__Assignment__: Once you reach the line with "(954) 779-2777" in the material below, copy each line exactly up to and including the line with "friendly technologies and sustainable", and skip the pictures.

++++++

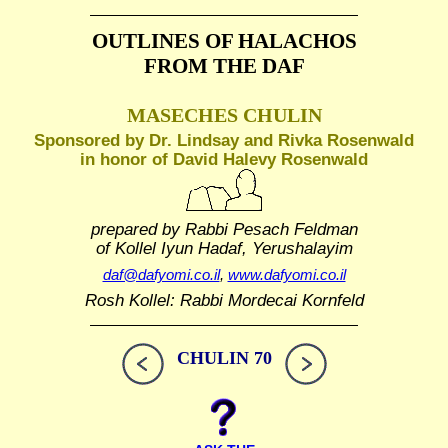
OUTLINES OF HALACHOS
FROM THE DAF
MASECHES CHULIN
Sponsored by Dr. Lindsay and Rivka Rosenwald
in honor of David Halevy Rosenwald
prepared by Rabbi Pesach Feldman
of Kollel Iyun Hadaf, Yerushalayim
daf@dafyomi.co.il
,
www.dafyomi.co.il
Rosh Kollel: Rabbi Mordecai Kornfeld
CHULIN 70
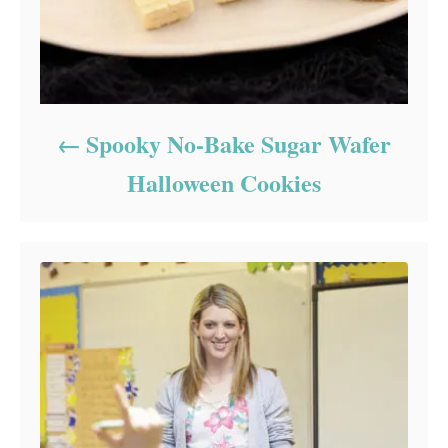
Spooky No-Bake Sugar Wafer
Halloween Cookies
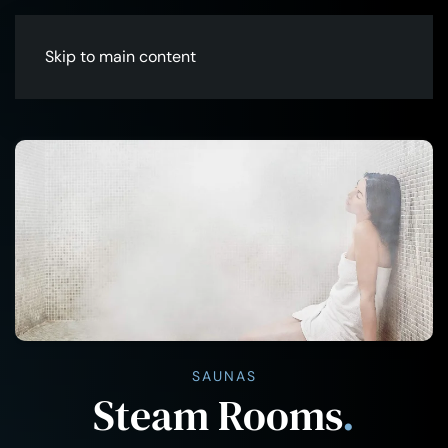
Skip to main content
SAUNAS
Steam Rooms
.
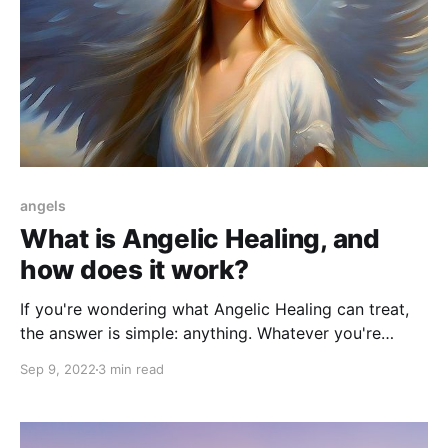
angels
What is Angelic Healing, and
how does it work?
If you're wondering what Angelic Healing can treat,
the answer is simple: anything. Whatever you're
struggling with, Angelic Healing can help.
Sep 9, 2022
3 min read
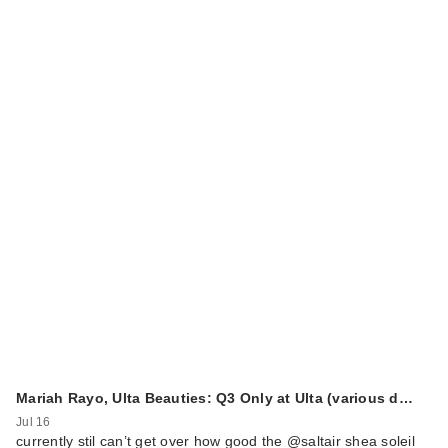
Mariah Rayo, Ulta Beauties: Q3 Only at Ulta (various d…
Jul 16
currently stil can’t get over how good the @saltair shea soleil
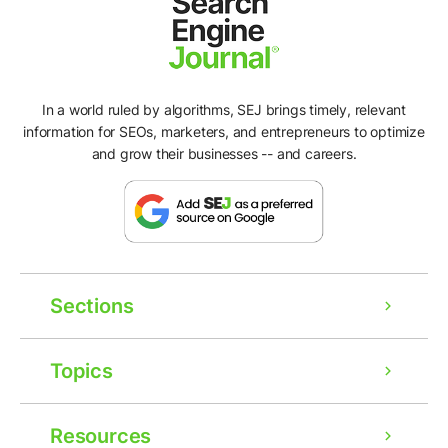
In a world ruled by algorithms, SEJ brings timely, relevant
information for SEOs, marketers, and entrepreneurs to optimize
and grow their businesses -- and careers.
Sections
Topics
Resources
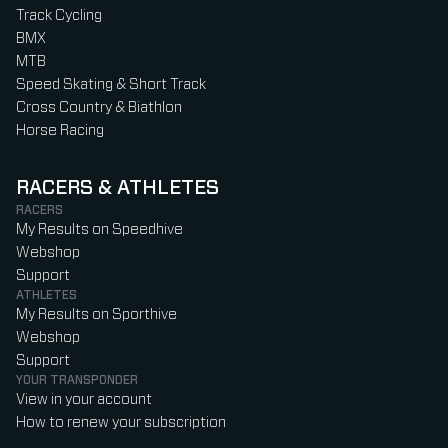
Track Cycling
BMX
MTB
Speed Skating & Short Track
Cross Country & Biathlon
Horse Racing
RACERS & ATHLETES
RACERS
My Results on Speedhive
Webshop
Support
ATHLETES
My Results on Sporthive
Webshop
Support
YOUR TRANSPONDER
View in your account
How to renew your subscription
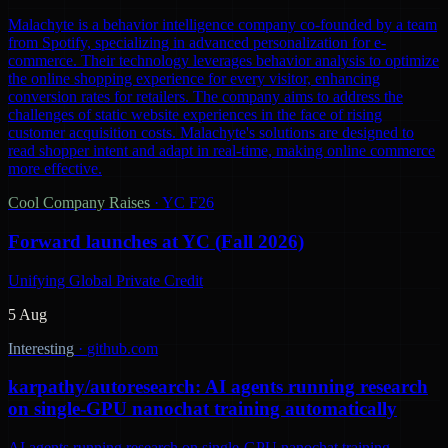
Malachyte is a behavior intelligence company co-founded by a team
from Spotify, specializing in advanced personalization for e-
commerce. Their technology leverages behavior analysis to optimize
the online shopping experience for every visitor, enhancing
conversion rates for retailers. The company aims to address the
challenges of static website experiences in the face of rising
customer acquisition costs. Malachyte's solutions are designed to
read shopper intent and adapt in real-time, making online commerce
more effective.
Cool Company Raises
·
YC F26
Forward launches at YC (Fall 2026)
Unifying Global Private Credit
5 Aug
Interesting
·
github.com
karpathy/autoresearch: AI agents running research
on single-GPU nanochat training automatically
AI agents running research on single-GPU nanochat training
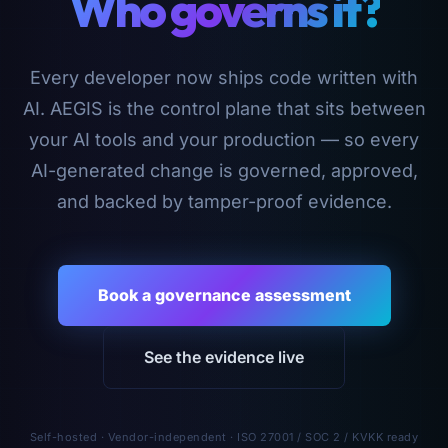
Who governs it?
Every developer now ships code written with
AI. AEGIS is the control plane that sits between
your AI tools and your production — so every
AI-generated change is governed, approved,
and backed by tamper-proof evidence.
Book a governance assessment
See the evidence live
Self-hosted · Vendor-independent · ISO 27001 / SOC 2 / KVKK ready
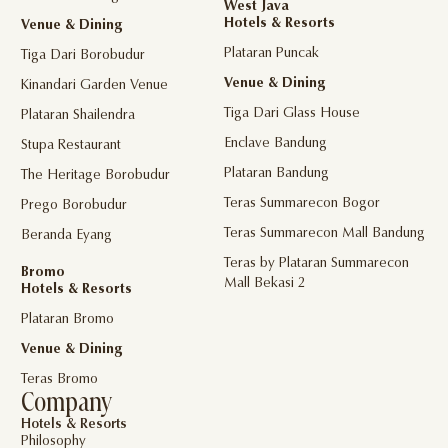
West Java
Hotels & Resorts
Venue & Dining
Plataran Puncak
Tiga Dari Borobudur
Venue & Dining
Kinandari Garden Venue
Tiga Dari Glass House
Plataran Shailendra
Enclave Bandung
Stupa Restaurant
Plataran Bandung
The Heritage Borobudur
Teras Summarecon Bogor
Prego Borobudur
Teras Summarecon Mall Bandung
Beranda Eyang
Teras by Plataran Summarecon
Bromo
Mall Bekasi 2
Hotels & Resorts
Plataran Bromo
Venue & Dining
Teras Bromo
Company
Hotels & Resorts
Philosophy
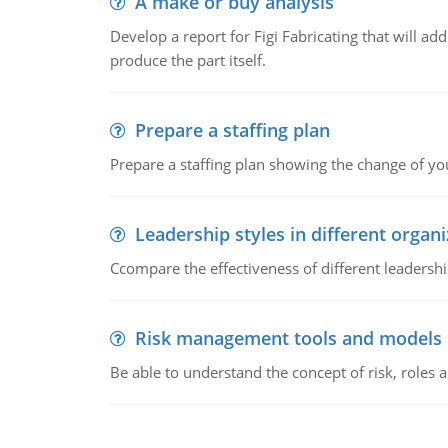
A make or buy analysis
Develop a report for Figi Fabricating that will a
produce the part itself.
Prepare a staffing plan
Prepare a staffing plan showing the change of you
Leadership styles in different organ
Ccompare the effectiveness of different leadership
Risk management tools and models
Be able to understand the concept of risk, roles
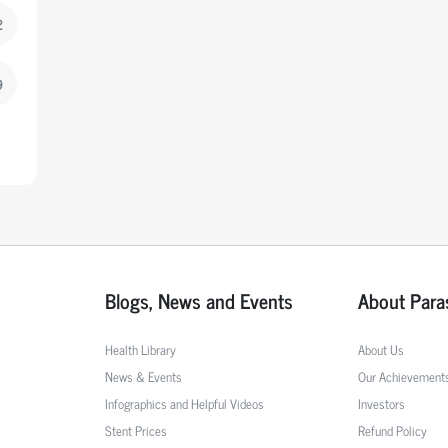
2
9
Blogs, News and Events
About Para
Health Library
About Us
News & Events
Our Achievement
Infographics and Helpful Videos
Investors
Stent Prices
Refund Policy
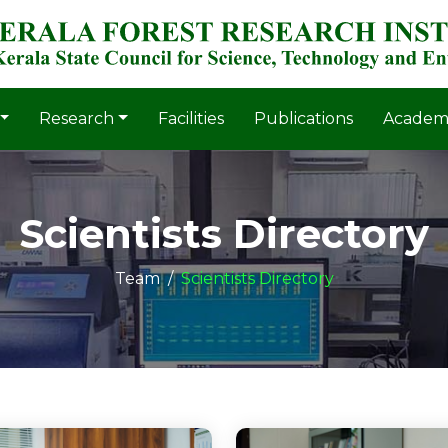
Research
Facilities
Publications
Academ
Scientists Directory
Team
Scientists Directory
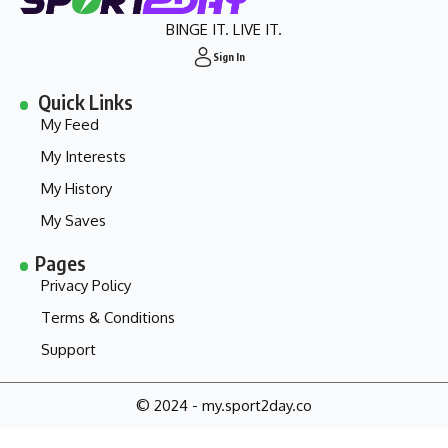
BINGE IT. LIVE IT.
Sign In
Quick Links
My Feed
My Interests
My History
My Saves
Pages
Privacy Policy
Terms & Conditions
Support
© 2024 - my.sport2day.co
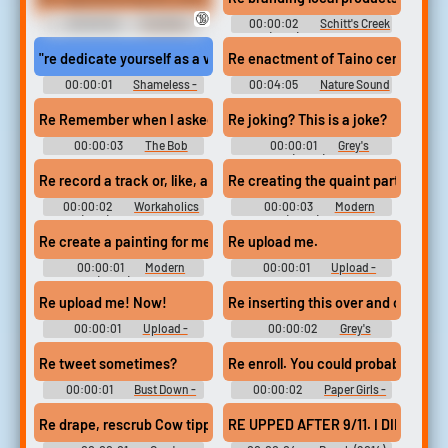
🔞
00:00:02
The Wire -
00:00:02
Schitt's Creek
Season 4
(2015) - Season 3
"re dedicate yourself as a virgin."
Re enactment of Taino ceremonial 
00:00:01
Shameless -
00:04:05
Nature Sound
Season 1
FX
Re Remember when I asked you where you wanted to go on our 
Re joking? This is a joke?
00:00:03
The Bob
00:00:01
Grey's
Newhart Show - Season 1
Anatomy (2005) - Season 5
Re record a track or, like, add some kind of special effect,
Re creating the quaint part of the p
00:00:02
Workaholics
00:00:03
Modern
(2011) - Season 5
Family (2009) - Season 6
Re create a painting for me.
Re upload me.
00:00:01
Modern
00:00:01
Upload -
Family (2009) - Season 8
Season 1
Re upload me! Now!
Re inserting this over and over... it's
00:00:01
Upload -
00:00:02
Grey's
Season 1
Anatomy - Season 13
Re tweet sometimes?
Re enroll. You could probably still 
00:00:01
Bust Down -
00:00:02
Paper Girls -
Season 1
Season 1
Re drape, rescrub Cow tipping in Kansas!
RE UPPED AFTER 9/11. I DID A TO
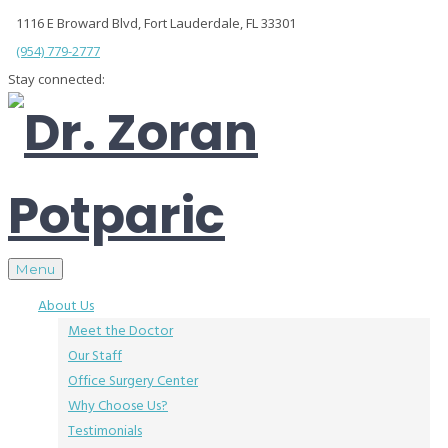
1116 E Broward Blvd, Fort Lauderdale, FL 33301
(954) 779-2777
Stay connected:
Menu
About Us
Meet the Doctor
Our Staff
Office Surgery Center
Why Choose Us?
Testimonials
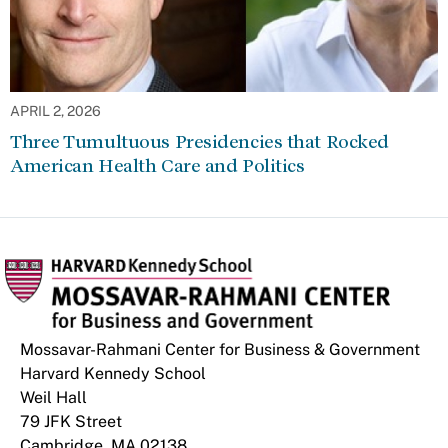
APRIL 2, 2026
Three Tumultuous Presidencies that Rocked
American Health Care and Politics
Mossavar-Rahmani Center for Business & Government
Harvard Kennedy School
Weil Hall
79 JFK Street
Cambridge, MA 02138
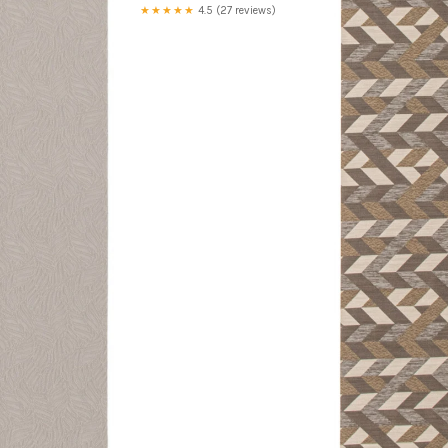
★★★★★
4.5 (27 reviews)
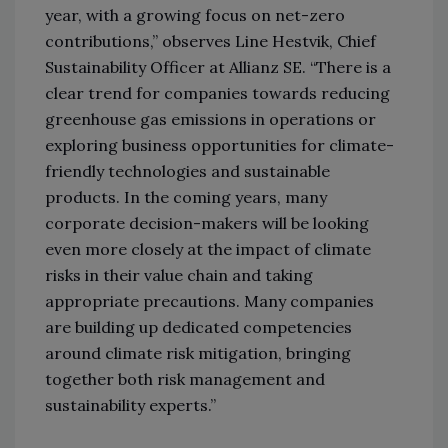
year, with a growing focus on net-zero
contributions,” observes Line Hestvik, Chief
Sustainability Officer at Allianz SE. “There is a
clear trend for companies towards reducing
greenhouse gas emissions in operations or
exploring business opportunities for climate-
friendly technologies and sustainable
products. In the coming years, many
corporate decision-makers will be looking
even more closely at the impact of climate
risks in their value chain and taking
appropriate precautions. Many companies
are building up dedicated competencies
around climate risk mitigation, bringing
together both risk management and
sustainability experts.”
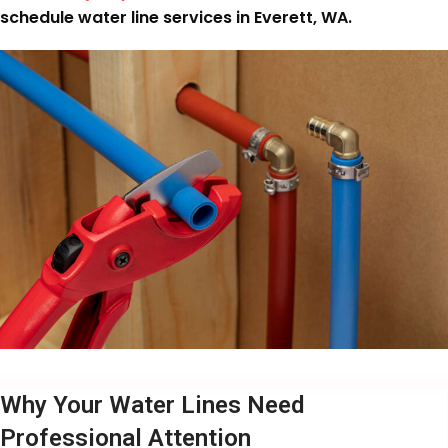
schedule water line services in Everett, WA.
Why Your Water Lines Need
Professional Attention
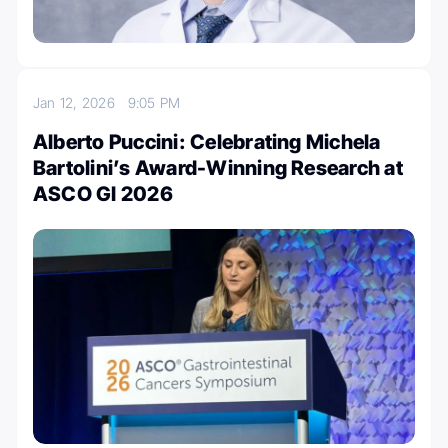
Jan 12, 2026
9:05 PM
Alberto Puccini: Celebrating Michela
Bartolini’s Award-Winning Research at
ASCO GI 2026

++++++

__Written response__:
(954) 779-2777
Stay connected:
Menu
About Us
Meet the Doctor
Our Staff
Office Surgery Center
Why Choose Us?
Testimonials
APRIL 2, 2026
Three Tumultuous Presidencies that Rocked
American Health Care and Politics
Mossavar-Rahmani Center for Business & Government
Harvard Kennedy School
Weil Hall
79 JFK Street
Cambridge, MA 02138
★★★★★
4.5 (27 reviews)
year, with a growing focus on net-zero
contributions,” observes Line Hestvik, Chief
Sustainability Officer at Allianz SE. “There is a
clear trend for companies towards reducing
greenhouse gas emissions in operations or
exploring business opportunities for climate-
friendly technologies and sustainable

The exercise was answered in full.